- DIRECTIONS: Copy out each record that follows exactly, and omit any picture you find.

(Excerpts from a dataset)
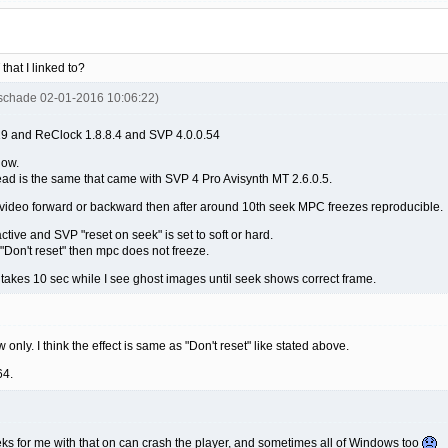
that I linked to?
uschade 02-01-2016 10:06:22)
 and ReClock 1.8.8.4 and SVP 4.0.0.54
now.
read is the same that came with SVP 4 Pro Avisynth MT 2.6.0.5.
 video forward or backward then after around 10th seek MPC freezes reproducible.
ive and SVP "reset on seek" is set to soft or hard.
"Don't reset" then mpc does not freeze.
it takes 10 sec while I see ghost images until seek shows correct frame.
only. I think the effect is same as "Don't reset" like stated above.
64.
s for me with that on can crash the player, and sometimes all of Windows too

- REPLY TO THE EXERCISE:
that I linked to?
uschade 02-01-2016 10:06:22)
 and ReClock 1.8.8.4 and SVP 4.0.0.54
now.
read is the same that came with SVP 4 Pro Avisynth MT 2.6.0.5.
 video forward or backward then after around 10th seek MPC freezes reproducible.
ive and SVP "reset on seek" is set to soft or hard.
"Don't reset" then mpc does not freeze.
it takes 10 sec while I see ghost images until seek shows correct frame.
only. I think the effect is same as "Don't reset" like stated above.
64.
s for me with that on can crash the player, and sometimes all of Windows too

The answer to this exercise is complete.